(Dataset entries)
+-------+

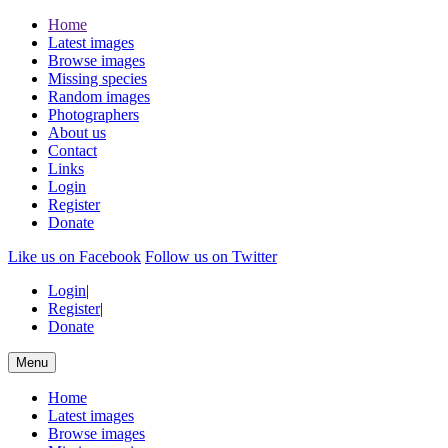
Home
Latest images
Browse images
Missing species
Random images
Photographers
About us
Contact
Links
Login
Register
Donate
Like us on Facebook
Follow us on Twitter
Login
|
Register
|
Donate
Menu
Home
Latest images
Browse images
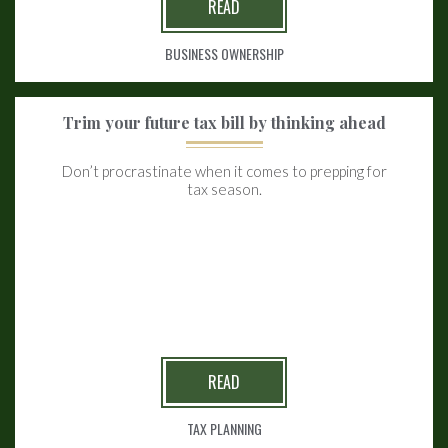
READ
BUSINESS OWNERSHIP
Trim your future tax bill by thinking ahead
Don’t procrastinate when it comes to prepping for
tax season.
READ
TAX PLANNING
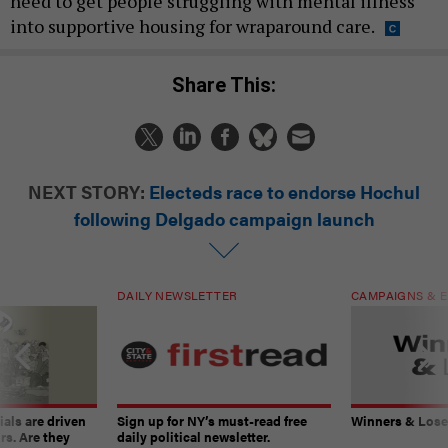
need to get people struggling with mental illness
into supportive housing for wraparound care.
Share This:
NEXT STORY:
Electeds race to endorse Hochul
following Delgado campaign launch
DAILY NEWSLETTER
CAMPAIGNS & E
ials are driven
Sign up for NY’s must-read free
Winners & Loser
rs. Are they
daily political newsletter.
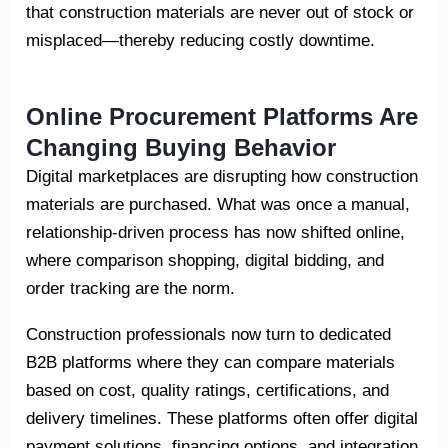
that construction materials are never out of stock or
misplaced—thereby reducing costly downtime.
Online Procurement Platforms Are
Changing Buying Behavior
Digital marketplaces are disrupting how construction
materials are purchased. What was once a manual,
relationship-driven process has now shifted online,
where comparison shopping, digital bidding, and
order tracking are the norm.
Construction professionals now turn to dedicated
B2B platforms where they can compare materials
based on cost, quality ratings, certifications, and
delivery timelines. These platforms often offer digital
payment solutions, financing options, and integration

+-------+

- _WHAT THE EXERCISE ASKS_
When the word "driven" shows up in a line of the entries, pull that line out.

- _EXERCISE SOLUTION_
ials are driven
relationship-driven process has now shifted online,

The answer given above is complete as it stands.